Implementations SHOULD support applying different thresholds based on author type without requiring duplicate gate definitions.
5.4 LLM Evaluation
Gates MAY include LLM-based evaluation for AI outputs. This includes:
- Factuality checks
- Hallucination detection
- Relevance scoring
LLM evaluation gates SHOULD be configured with appropriate timeouts and fallback behavior, as they depend on external AI services.

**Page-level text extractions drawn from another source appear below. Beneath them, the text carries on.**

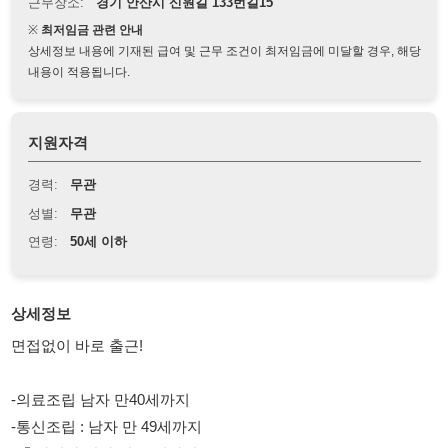
상세정보 내용에 기재된 급여 및 근무 조건이 최저임금에 미달할 경우, 해당
내용이 적용됩니다.
지원자격
경력:
무관
성별:
무관
연령:
50세 이하
상세정보
면접없이 바로 출근!
-의료조립 남자 만40세까지
-통신조립 : 남자 만 49세까지
- 출하검사 남자 만 40세까지
■ 가불가능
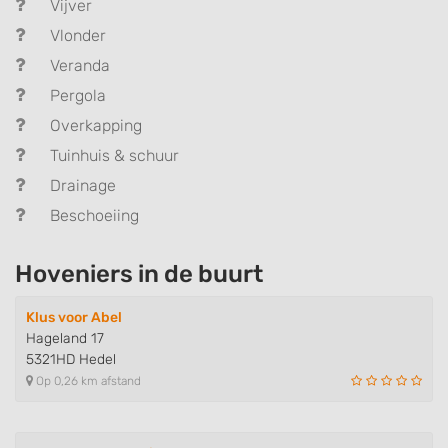
Vijver
Vlonder
Veranda
Pergola
Overkapping
Tuinhuis & schuur
Drainage
Beschoeiing
Hoveniers in de buurt
Klus voor Abel
Hageland 17
5321HD Hedel
Op 0,26 km afstand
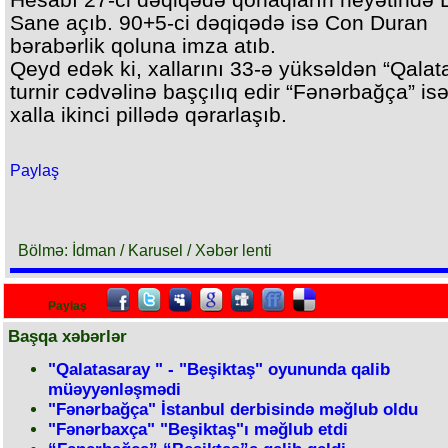
Sane açıb. 90+5-ci dəqiqədə isə Con Duran
bərabərlik qoluna imza atıb.
Qeyd edək ki, xallarını 33-ə yüksəldən “Qalat
turnir cədvəlinə başçılıq edir “Fənərbağça” is
xalla ikinci pillədə qərarlaşıb.
Paylaş
Bölmə: İdman / Karusel / Xəbər lenti
Paylaş
Başqa xəbərlər
"Qalatasaray " - "Beşiktaş" oyununda qalib
müəyyənləşmədi
"Fənərbağça" İstanbul derbisində məğlub oldu
"Fənərbaxça" "Beşiktaş"ı məğlub etdi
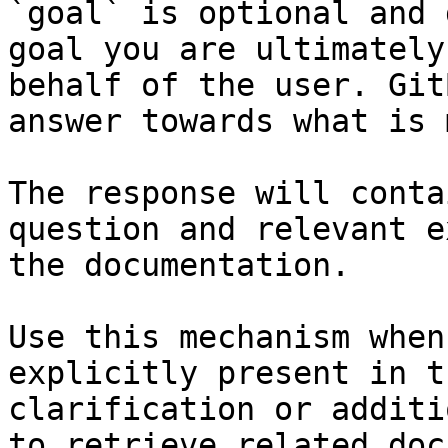
`goal` is optional and 
goal you are ultimately
behalf of the user. Git
answer towards what is 
The response will conta
question and relevant e
the documentation.

Use this mechanism when
explicitly present in t
clarification or additi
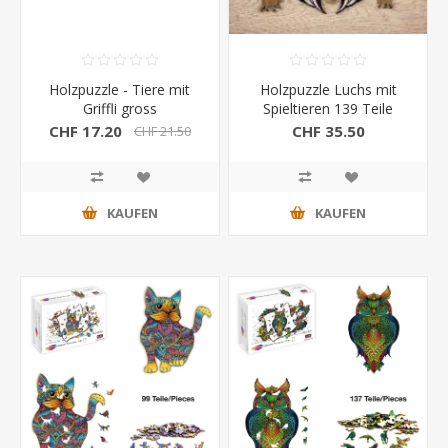
Holzpuzzle - Tiere mit
Holzpuzzle Luchs mit
Griffli gross
Spieltieren 139 Teile
CHF 17.20
CHF 35.50
CHF 21.50
KAUFEN
KAUFEN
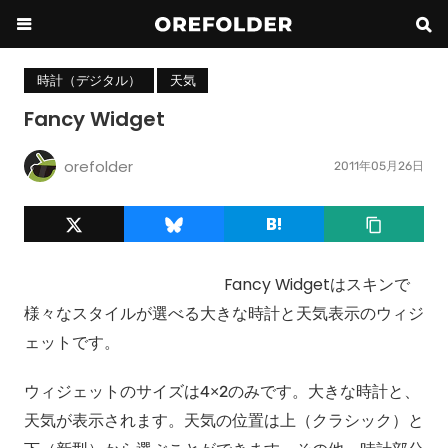
時計（デジタル）
天気
Fancy Widget
orefolder
2011年05月26日
Fancy Widgetはスキンで
様々なスタイルが選べる大きな時計と天気表示のウィジ
ェットです。
ウィジェットのサイズは4×2のみです。大きな時計と、
天気が表示されます。天気の位置は上（クラシック）と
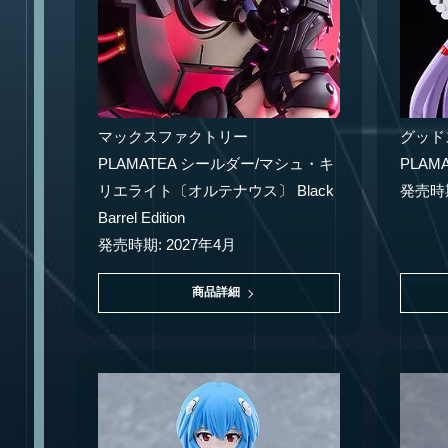
マックスファクトリー
グッド
PLAMATEA シールダー/マシュ・キ
PLAM
リエライト〔オルテナウス〕 Black
発売時期
Barrel Edition
発売時期: 2027年4月
商品詳細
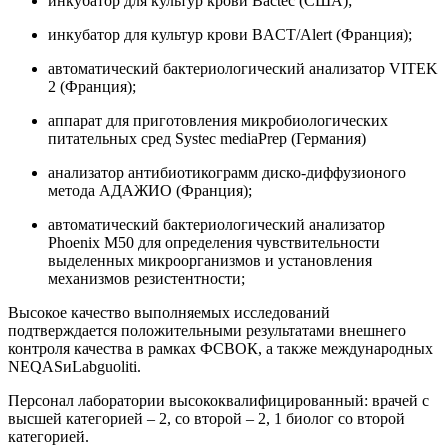
инкубатор для культур крови Bactec (США);
инкубатор для культур крови BACT/Alert (Франция);
автоматический бактериологический анализатор VITEK
2 (Франция);
аппарат для приготовления микробиологических
питательных сред Systec mediaPrep (Германия)
анализатор антибиотикограмм диско-диффузионого
метода АДАЖИО (Франция);
автоматический бактериологический анализатор
Phoenix M50 для определения чувствительности
выделенных микроорганизмов и установления
механизмов резистентности;
Высокое качество выполняемых исследований
подтверждается положительными результатами внешнего
контроля качества в рамках ФСВОК, а также международных
NEQASиLabguoliti.
Персонал лаборатории высококвалифицированный: врачей с
высшей категорией – 2, со второй – 2, 1 биолог со второй
категорией.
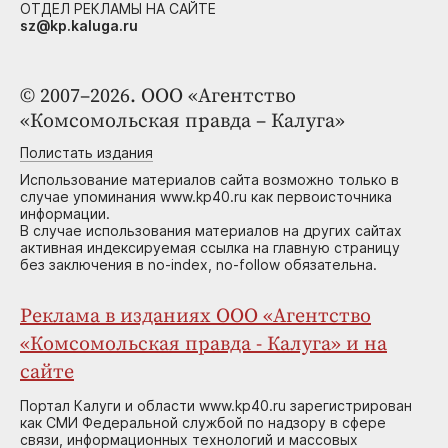
ОТДЕЛ РЕКЛАМЫ НА САЙТЕ
sz@kp.kaluga.ru
© 2007–2026. ООО «Агентство
«Комсомольская правда – Калуга»
Полистать издания
Использование материалов сайта возможно только в
случае упоминания www.kp40.ru как первоисточника
информации.
В случае использования материалов на других сайтах
активная индексируемая ссылка на главную страницу
без заключения в no-index, no-follow обязательна.
Реклама в изданиях ООО «Агентство
«Комсомольская правда - Калуга» и на
сайте
Портал Калуги и области www.kp40.ru зарегистрирован
как СМИ Федеральной службой по надзору в сфере
связи, информационных технологий и массовых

5.5 Complexity-Routing Compliance
Gates MAY verify that a task was routed to the appropriate autonomy tier based on its complexity score. This ensures the routing strategy is being followed.
6. Override Semantics
Overrides apply only to soft-mandatory gates. The override mechanism provides accountability while allowing pragmatism.
6.1 Authorization
Only users whose role matches the gate's override.requiredRole field MAY override a failing gate. Implementations MUST verify the user's role before accepting an override.
6.2 Justification
When override.requiresJustification is true (the default), the overriding user MUST provide a justification text. Implementations MUST reject overrides without justification when required.
6.3 Audit Trail
Every override MUST produce an immutable audit log entry containing:
| Field | Type | Required | Description |
|---|---|---|---|
gate | string | MUST | Name of the overridden gate. |
actor | string | MUST | Identity of the overriding user. |
role | string | MUST | Role of the overriding user. |
justification | string | MUST | Justification text (when required). |
timestamp | string (date-time) | MUST | When the override occurred. |
resource | string | MUST | The resource affected by the override. |
6.4 Override Expiry
Overrides apply to a single evaluation. If the underlying condition persists, the gate will fail again on the next evaluation cycle and require a new override. Overrides MUST NOT be persistent or auto-renewing.